I think that part of the reason no one has an issue with your lack of code names is that your descriptions are honest but tactful. If you were saying stuff like "OMG the Chi O's were awful bitches and I hated them because their skit was tacky, the food was gross and they all had chipped manicures." (which while honest, is completely pointless and tactless), then I think you would have gotten a much different reaction. Also, I think that recruitment has a variety of outcomes and different stories are needed to help illustrate that. |
Please do post about COB! I am VERY curious about "Legacy."
|
Good Story...surprise ending. Thanks for telling it in such a straight forward way.
|
I have to say, I think Lisa is an exceptional Rho Gamma! It must have been so hard for her not to try to convince you to sign your bid card when you only have her sorority as a choice. She was mature, objective, and she made the process about you and your recruitment decisions, keeping herself and her personal feelings out of everything. I really admire how she didn't force you into being bound for a year, she let you make your own decisions and gave you all the options to do it. If I am ever a Rho Gamma, I really will take what she did as an example.

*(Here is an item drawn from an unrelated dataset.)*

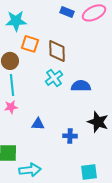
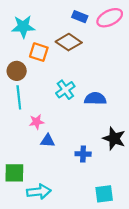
brown diamond: (57, 51) -> (69, 42), moved, turned -55
pink star: (11, 107) -> (37, 122), moved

And of course, I'd love to hear the rest of your story! |
Quote:
This is one of the hardest situations for any PX (having a PNM who has your chapter as her only choice and isn't happy about it). You want them to join, but you can't come out and say that. She handled it very well indeed. |
Double post, but I get the feeling that you ended up checking out the local that your friend was in (Sigma Omicron Epsilon), especially because you can remember exactly what the girl said about finding your home taking longer than others.
|
I think that this is one of the best stories I have read in a long time. Thank you for using the real names of the sororities, thank you for your insight and tact. I look foward to hearing the rest of your story.
|
I am loving this story! First of all, I'm so glad to have real names - I'm too old to keep track of code names. I've gone back and re-read your descriptions several times. What I truly like about this is that you were trying very hard to find a home and honestly admitting that you didn't - regardless of reputation/tent talk/tiers. No matter how hard I read between the lines (and I"m trying...believe me!!) I can't tell if one group is a more - or less - "desireable" one. I'm impressed that you were following your heart - that takes courage at 18!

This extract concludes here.